= Try it =
Please give the entries below again exactly, omitting every picture.

[Page segmentation data]

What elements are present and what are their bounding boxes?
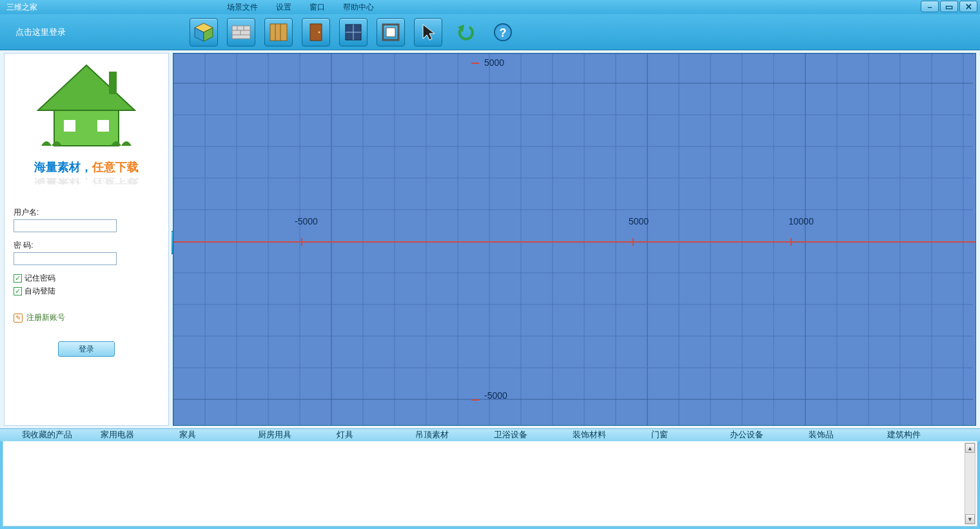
- password-label: 密 码:: [14, 240, 159, 251]
- cursor-icon: [418, 22, 438, 43]
- tool-frame[interactable]: [377, 18, 405, 46]
- axis-label-x-pos2: 10000: [789, 216, 814, 226]
- cat-decor-material[interactable]: 装饰材料: [573, 430, 651, 441]
- tool-3d-cube[interactable]: [190, 18, 218, 46]
- bottom-panel: ▲ ▼: [3, 441, 977, 526]
- cat-doors-windows[interactable]: 门窗: [651, 430, 730, 441]
- axis-label-x-pos: 5000: [629, 216, 649, 226]
- tool-cursor[interactable]: [414, 18, 442, 46]
- cat-ceiling[interactable]: 吊顶素材: [415, 430, 494, 441]
- scroll-down-button[interactable]: ▼: [965, 514, 975, 524]
- window-icon: [343, 22, 364, 43]
- tick: [301, 238, 302, 246]
- design-canvas[interactable]: 5000 -5000 -5000 5000 10000: [173, 53, 976, 426]
- tool-undo[interactable]: [451, 18, 480, 46]
- close-button[interactable]: ✕: [959, 1, 977, 12]
- svg-point-13: [318, 31, 320, 33]
- menu-window[interactable]: 窗口: [300, 2, 334, 13]
- remember-checkbox[interactable]: ✓: [14, 274, 22, 283]
- menu-scene-file[interactable]: 场景文件: [218, 2, 267, 13]
- header: 点击这里登录: [0, 14, 980, 50]
- main-area: 海量素材，任意下载 海量素材，任意下载 用户名: 密 码: ✓ 记住密码 ✓ 自…: [0, 50, 980, 428]
- tick: [632, 238, 634, 246]
- menu-settings[interactable]: 设置: [267, 2, 300, 13]
- scroll-up-button[interactable]: ▲: [965, 443, 975, 453]
- cat-lighting[interactable]: 灯具: [337, 430, 415, 441]
- svg-rect-27: [97, 120, 109, 132]
- svg-rect-26: [64, 120, 75, 132]
- help-icon: ?: [493, 22, 513, 43]
- login-form: 用户名: 密 码: ✓ 记住密码 ✓ 自动登陆 ✎ 注册新账号 登录: [10, 207, 163, 357]
- svg-marker-23: [38, 65, 135, 110]
- svg-rect-3: [232, 26, 250, 39]
- register-link[interactable]: 注册新账号: [26, 312, 65, 323]
- tagline-part2: 任意下载: [92, 161, 139, 174]
- tagline-reflection: 海量素材，任意下载: [10, 177, 163, 186]
- frame-icon: [380, 22, 401, 43]
- grid-lines: [173, 54, 975, 425]
- cat-ornaments[interactable]: 装饰品: [808, 430, 887, 441]
- category-bar: 我收藏的产品 家用电器 家具 厨房用具 灯具 吊顶素材 卫浴设备 装饰材料 门窗…: [0, 428, 980, 441]
- svg-text:?: ?: [500, 26, 507, 39]
- cat-furniture[interactable]: 家具: [179, 430, 258, 441]
- tagline: 海量素材，任意下载: [10, 159, 163, 175]
- app-title: 三维之家: [3, 2, 37, 13]
- tick: [471, 63, 479, 64]
- tool-help[interactable]: ?: [489, 18, 517, 46]
- tool-door[interactable]: [302, 18, 330, 46]
- axis-label-y-neg: -5000: [484, 390, 507, 401]
- tool-floor[interactable]: [264, 18, 293, 46]
- axis-label-y-pos: 5000: [484, 57, 504, 68]
- svg-marker-19: [423, 25, 435, 40]
- floor-icon: [268, 22, 289, 43]
- tick: [471, 399, 479, 401]
- tool-window[interactable]: [339, 18, 368, 46]
- axis-label-x-neg: -5000: [295, 216, 318, 226]
- login-hint[interactable]: 点击这里登录: [15, 26, 190, 38]
- autologin-checkbox[interactable]: ✓: [14, 287, 22, 295]
- scrollbar[interactable]: ▲ ▼: [965, 443, 975, 524]
- tagline-part1: 海量素材，: [34, 161, 92, 174]
- cube-icon: [193, 22, 214, 43]
- menu-help[interactable]: 帮助中心: [334, 2, 383, 13]
- sidebar: 海量素材，任意下载 海量素材，任意下载 用户名: 密 码: ✓ 记住密码 ✓ 自…: [4, 53, 169, 426]
- wall-icon: [231, 22, 251, 43]
- svg-rect-25: [109, 72, 117, 94]
- door-icon: [306, 22, 326, 43]
- autologin-label: 自动登陆: [24, 286, 55, 297]
- toolbar: ?: [190, 18, 517, 46]
- register-icon: ✎: [14, 314, 23, 323]
- house-illustration: [10, 59, 163, 155]
- cat-favorites[interactable]: 我收藏的产品: [22, 430, 101, 441]
- minimize-button[interactable]: –: [921, 1, 939, 12]
- undo-icon: [455, 22, 476, 43]
- maximize-button[interactable]: ▭: [940, 1, 958, 12]
- login-button[interactable]: 登录: [58, 341, 115, 357]
- password-input[interactable]: [14, 252, 117, 265]
- menu-bar: 场景文件 设置 窗口 帮助中心: [218, 2, 383, 13]
- tool-wall[interactable]: [227, 18, 255, 46]
- svg-rect-9: [270, 24, 287, 41]
- svg-rect-18: [386, 28, 395, 37]
- house-icon: [22, 59, 151, 155]
- username-label: 用户名:: [14, 207, 159, 218]
- titlebar: 三维之家 场景文件 设置 窗口 帮助中心 – ▭ ✕: [0, 0, 980, 14]
- window-buttons: – ▭ ✕: [921, 1, 977, 12]
- tick: [790, 238, 792, 246]
- x-axis: [173, 241, 975, 243]
- cat-appliances[interactable]: 家用电器: [101, 430, 179, 441]
- cat-kitchen[interactable]: 厨房用具: [258, 430, 337, 441]
- remember-label: 记住密码: [24, 273, 55, 284]
- cat-bathroom[interactable]: 卫浴设备: [494, 430, 573, 441]
- username-input[interactable]: [14, 219, 117, 232]
- cat-office[interactable]: 办公设备: [730, 430, 808, 441]
- cat-architecture[interactable]: 建筑构件: [887, 430, 966, 441]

= Output for this task =
What elements are present and what are their bounding boxes?
- password-label: 密 码:: [14, 240, 159, 251]
- cursor-icon: [418, 22, 438, 43]
- tool-frame[interactable]: [377, 18, 405, 46]
- axis-label-x-pos2: 10000: [789, 216, 814, 226]
- cat-decor-material[interactable]: 装饰材料: [573, 430, 651, 441]
- tool-3d-cube[interactable]: [190, 18, 218, 46]
- bottom-panel: ▲ ▼: [3, 441, 977, 526]
- cat-doors-windows[interactable]: 门窗: [651, 430, 730, 441]
- axis-label-x-pos: 5000: [629, 216, 649, 226]
- tool-cursor[interactable]: [414, 18, 442, 46]
- cat-ceiling[interactable]: 吊顶素材: [415, 430, 494, 441]
- scroll-down-button[interactable]: ▼: [965, 514, 975, 524]
- window-icon: [343, 22, 364, 43]
- tick: [301, 238, 302, 246]
- design-canvas[interactable]: 5000 -5000 -5000 5000 10000: [173, 53, 976, 426]
- tool-undo[interactable]: [451, 18, 480, 46]
- close-button[interactable]: ✕: [959, 1, 977, 12]
- svg-point-13: [318, 31, 320, 33]
- menu-window[interactable]: 窗口: [300, 2, 334, 13]
- remember-checkbox[interactable]: ✓: [14, 274, 22, 283]
- menu-scene-file[interactable]: 场景文件: [218, 2, 267, 13]
- header: 点击这里登录: [0, 14, 980, 50]
- main-area: 海量素材，任意下载 海量素材，任意下载 用户名: 密 码: ✓ 记住密码 ✓ 自…: [0, 50, 980, 428]
- tick: [632, 238, 634, 246]
- menu-settings[interactable]: 设置: [267, 2, 300, 13]
- scroll-up-button[interactable]: ▲: [965, 443, 975, 453]
- cat-lighting[interactable]: 灯具: [337, 430, 415, 441]
- svg-rect-27: [97, 120, 109, 132]
- svg-rect-26: [64, 120, 75, 132]
- help-icon: ?: [493, 22, 513, 43]
- login-form: 用户名: 密 码: ✓ 记住密码 ✓ 自动登陆 ✎ 注册新账号 登录: [10, 207, 163, 357]
- svg-marker-23: [38, 65, 135, 110]
- svg-rect-3: [232, 26, 250, 39]
- register-link[interactable]: 注册新账号: [26, 312, 65, 323]
- tagline-part2: 任意下载: [92, 161, 139, 174]
- tagline-reflection: 海量素材，任意下载: [10, 177, 163, 186]
- frame-icon: [380, 22, 401, 43]
- grid-lines: [173, 54, 975, 425]
- cat-ornaments[interactable]: 装饰品: [808, 430, 887, 441]
- category-bar: 我收藏的产品 家用电器 家具 厨房用具 灯具 吊顶素材 卫浴设备 装饰材料 门窗…: [0, 428, 980, 441]
- svg-text:?: ?: [500, 26, 507, 39]
- cat-furniture[interactable]: 家具: [179, 430, 258, 441]
- tagline: 海量素材，任意下载: [10, 159, 163, 175]
- app-title: 三维之家: [3, 2, 37, 13]
- tick: [471, 63, 479, 64]
- tool-help[interactable]: ?: [489, 18, 517, 46]
- tool-door[interactable]: [302, 18, 330, 46]
- axis-label-y-neg: -5000: [484, 390, 507, 401]
- tool-floor[interactable]: [264, 18, 293, 46]
- axis-label-y-pos: 5000: [484, 57, 504, 68]
- svg-marker-19: [423, 25, 435, 40]
- floor-icon: [268, 22, 289, 43]
- tick: [471, 399, 479, 401]
- tool-window[interactable]: [339, 18, 368, 46]
- axis-label-x-neg: -5000: [295, 216, 318, 226]
- login-hint[interactable]: 点击这里登录: [15, 26, 190, 38]
- autologin-checkbox[interactable]: ✓: [14, 287, 22, 295]
- scrollbar[interactable]: ▲ ▼: [965, 443, 975, 524]
- tagline-part1: 海量素材，: [34, 161, 92, 174]
- cube-icon: [193, 22, 214, 43]
- menu-help[interactable]: 帮助中心: [334, 2, 383, 13]
- sidebar: 海量素材，任意下载 海量素材，任意下载 用户名: 密 码: ✓ 记住密码 ✓ 自…: [4, 53, 169, 426]
- wall-icon: [231, 22, 251, 43]
- svg-rect-25: [109, 72, 117, 94]
- door-icon: [306, 22, 326, 43]
- autologin-label: 自动登陆: [24, 286, 55, 297]
- toolbar: ?: [190, 18, 517, 46]
- register-icon: ✎: [14, 314, 23, 323]
- house-illustration: [10, 59, 163, 155]
- cat-favorites[interactable]: 我收藏的产品: [22, 430, 101, 441]
- minimize-button[interactable]: –: [921, 1, 939, 12]
- undo-icon: [455, 22, 476, 43]
- maximize-button[interactable]: ▭: [940, 1, 958, 12]
- login-button[interactable]: 登录: [58, 341, 115, 357]
- password-input[interactable]: [14, 252, 117, 265]
- menu-bar: 场景文件 设置 窗口 帮助中心: [218, 2, 383, 13]
- tool-wall[interactable]: [227, 18, 255, 46]
- svg-rect-9: [270, 24, 287, 41]
- svg-rect-18: [386, 28, 395, 37]
- house-icon: [22, 59, 151, 155]
- username-label: 用户名:: [14, 207, 159, 218]
- titlebar: 三维之家 场景文件 设置 窗口 帮助中心 – ▭ ✕: [0, 0, 980, 14]
- window-buttons: – ▭ ✕: [921, 1, 977, 12]
- tick: [790, 238, 792, 246]
- x-axis: [173, 241, 975, 243]
- cat-appliances[interactable]: 家用电器: [101, 430, 179, 441]
- cat-kitchen[interactable]: 厨房用具: [258, 430, 337, 441]
- remember-label: 记住密码: [24, 273, 55, 284]
- cat-bathroom[interactable]: 卫浴设备: [494, 430, 573, 441]
- username-input[interactable]: [14, 219, 117, 232]
- cat-office[interactable]: 办公设备: [730, 430, 808, 441]
- cat-architecture[interactable]: 建筑构件: [887, 430, 966, 441]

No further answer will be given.